The President then noted he had read reports to the effect that two main roads radiating from Phnom Penh were still open, and asked what the situation actually was. From news reports, he had understood that the enemy had cut these roads or was interdicting them. Admiral Moorer replied that Route 1 was open between Saigon and Phnom Penh, and that trucks were moving along it. He referred to the possibility that the press might pick up exaggerated reports from the people saying that they were attacked, and make it appear that something more was happening. The President asked how recent the report was of Route 1 being open, and Admiral Moorer replied that this information had just been received. General Kraft (MACV Director of Operations) had been to Phnom Penh, and had arrived back in Saigon only three or fours hours ago; he had flown down the road and saw traffic. In addition, it was possible to keep the Mekong River open. On June 17 the Shell people had brought in a tanker containing a three months’ supply of aviation fuel.

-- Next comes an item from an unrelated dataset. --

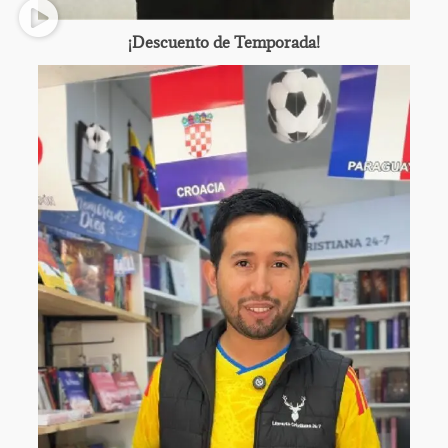
¡Descuento de Temporada!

The President asked about the situation on the other road. Admiral Moorer replied that Route 4 between Sihanoukville and Phnom Penh was open at least as far as Kampong Speu. Enemy forces which had been in the town had retreated to the south, and while they had the capability of interdicting the road he did not believe that they could cut it.

The President stated that he had the impression that Phnom Penh was surrounded and under seige. What did the people in Phnom Penh think? The stories of Phnom Penh being surrounded had come from press representatives writing from Phnom Penh. Mr. Packard said that he had checked this morning, and that enemy forces numbering anywhere from a few hundred to a few thousand were in the vicinity of Phnom Penh. Reports from the enemy spoke of attacks on the 18th against the airport and the power plant. The problem in defending Phnom Penh was it is greatly spread out, and required lots of troops; there are 15,000 Cambodian troops in Phnom Penh. The President asked if the Cambodian forces were well positioned, and Mr. Packard replied affirmatively. Nevertheless, small enemy units could sneak up. Although the city was not in danger of falling, this created a psychological problem. The same was true with respect to the roads—small enemy bands could move around the countryside, and cut a tree or place mines to block communications temporarily. We would simply have to live with this situation.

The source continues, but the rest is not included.